One of the most underrated changes that the recent AI models made possible is data transformation for unstructured data. For the purpose of our discussion, we loosely say that structured data is tabular data, and unstructured data is binary blobs. For example, free form texts, images, and audios are unstructured. Before the recent transformer base LLMs and vision-language models, extracting useful information from unstructured data requires purposely engineered pipelines. With the power of the latest model, many data points could be extracted by selecting a model and setting a prompt. For example, say we want to get the key financial metrics (e.g. profit margin, revenue growth, and debt ratio) from annual reports. In the past, this is a full pipeline that is custom built and validated. It is not something that could be done in a few hours.It is now conceivable that this is just a SQL query that only requires a few minutes to write.

Let do a short short review of analytics databases. I had an old post on this topic that discussed the realtime and batch mode divide, and at the time, I implicitly ignored unstructured data because established analytics solution do not handle binary blobs. In this note, we focus on structured vs. unstructured data. To simplify discussion, I also ignore analytics solutions tailored to transactions, caching, and streaming processing, e.g. mysql, redis, kafka. For structured data, the most popular options are Hive, Iceberg, Delta Lake, Snowflake. For unstructured data, they are almost always stored in object store as S3, Google Cloud Storage, or Azure Object Store. Analytics databases are designed to store and process large amount of structured data. Data is a table where each column has a defined type such as text, number, or boolean. Each table scales to trillions of rows or beyond. A single table could have petabytes or data1. The query pattern is something logically equivalent to SQL statements. Query execution is equivalent to batch processing. The most popular query engines are MapReduce, Tez, SparkSQL, Presto, Flink, and Ray. Most databases support a variety of these engines. For example, Hive, Iceberg, and Delta Lake all support Presto, Flink, and Spark. In many ways, these solutions are similar2.

I will use Iceberg as an example to illustrate the key components a data analytics solution. A workin Iceberg deployment has three components: data, metadata, and query engine. Data are stored as parquet files in an distributed file system or an object store. A table’s metadata layer is managed by metadata files, which manage manifest files, which manage manifest lists, which manage data files. All four of these file types (metadata files, manifest files, manifest list, and parquet files) contain some sort of hints, e.g. partitions, column information, value ranges or bloom filters, that are use for skipping data3. Query execution first filters data and then apply some compute actions. They are translated to a distributed compute engine such Spark and Presto.

Iceberg Table Internals
Other solutions such as Snowflake, Delta Lake, Hive are similar in broad strokes. For example, the key difference between Hive and Iceberg is how metadata is organized. Hive’s metadata is much simpler than Iceberg. A Hive table metadata only keep tracks of what partition is registered. Each partition corresponds to a S3 dir. Iceberg has much more design around metadata.

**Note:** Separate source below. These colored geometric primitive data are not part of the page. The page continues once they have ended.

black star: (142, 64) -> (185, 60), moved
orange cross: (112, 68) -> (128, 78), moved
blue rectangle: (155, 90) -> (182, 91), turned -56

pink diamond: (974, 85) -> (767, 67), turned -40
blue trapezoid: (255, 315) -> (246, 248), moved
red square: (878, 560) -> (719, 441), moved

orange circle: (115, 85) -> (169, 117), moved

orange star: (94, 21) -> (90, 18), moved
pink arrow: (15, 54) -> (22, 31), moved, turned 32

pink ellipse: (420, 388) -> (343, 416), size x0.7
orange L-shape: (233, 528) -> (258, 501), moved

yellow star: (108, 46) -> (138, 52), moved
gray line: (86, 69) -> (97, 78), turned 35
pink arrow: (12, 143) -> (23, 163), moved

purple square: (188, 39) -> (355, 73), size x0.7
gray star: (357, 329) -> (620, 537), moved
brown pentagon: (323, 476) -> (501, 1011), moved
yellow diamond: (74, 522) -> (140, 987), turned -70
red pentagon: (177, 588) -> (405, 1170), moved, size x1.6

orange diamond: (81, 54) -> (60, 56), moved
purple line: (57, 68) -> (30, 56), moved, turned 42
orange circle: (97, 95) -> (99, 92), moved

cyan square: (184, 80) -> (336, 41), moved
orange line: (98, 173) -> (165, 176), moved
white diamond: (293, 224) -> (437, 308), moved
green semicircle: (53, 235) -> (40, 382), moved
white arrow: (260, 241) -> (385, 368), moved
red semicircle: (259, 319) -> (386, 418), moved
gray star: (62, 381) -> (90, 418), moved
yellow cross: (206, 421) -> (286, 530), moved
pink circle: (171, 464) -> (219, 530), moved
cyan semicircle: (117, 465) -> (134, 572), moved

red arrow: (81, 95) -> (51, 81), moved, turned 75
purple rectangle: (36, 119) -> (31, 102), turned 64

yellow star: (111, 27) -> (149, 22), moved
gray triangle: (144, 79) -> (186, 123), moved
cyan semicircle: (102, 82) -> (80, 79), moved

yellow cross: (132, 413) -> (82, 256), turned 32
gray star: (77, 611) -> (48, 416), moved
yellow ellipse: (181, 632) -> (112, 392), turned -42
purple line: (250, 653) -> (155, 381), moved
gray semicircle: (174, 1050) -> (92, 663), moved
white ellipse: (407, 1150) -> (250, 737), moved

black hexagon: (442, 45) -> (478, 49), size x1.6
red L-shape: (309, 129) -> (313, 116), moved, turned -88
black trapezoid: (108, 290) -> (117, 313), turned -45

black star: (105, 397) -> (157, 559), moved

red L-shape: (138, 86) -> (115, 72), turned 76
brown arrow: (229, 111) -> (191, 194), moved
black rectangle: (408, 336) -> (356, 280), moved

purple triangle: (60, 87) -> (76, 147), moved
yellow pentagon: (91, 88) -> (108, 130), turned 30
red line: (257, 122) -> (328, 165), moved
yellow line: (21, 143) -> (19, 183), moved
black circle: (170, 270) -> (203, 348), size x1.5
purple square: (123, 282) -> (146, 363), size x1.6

Object stores do not offer analytics capabilities. Object stores could be viewed as key-value store or a distributed file system. When it is viewed as a key-value store, we should not be confused it as a low latency distributed key-value store in the vein of dynamodb, aerospike, or distributed Redis. Object store is not meant to be used for read/write 10 bytes object millions of times per second. Another way to look at an object store is that it is a horizontally scaled out file system. In fact, most of the previously mentioned analytics database use a object store to as the storage backend for data files. Object store is extremely simple yet powerful. It is a foundational component of almost all modern data platforms. However, in order to get useful information out of billion or trillion of binary blobs stored in object store, we usually have to build custom data pipelines to extract information.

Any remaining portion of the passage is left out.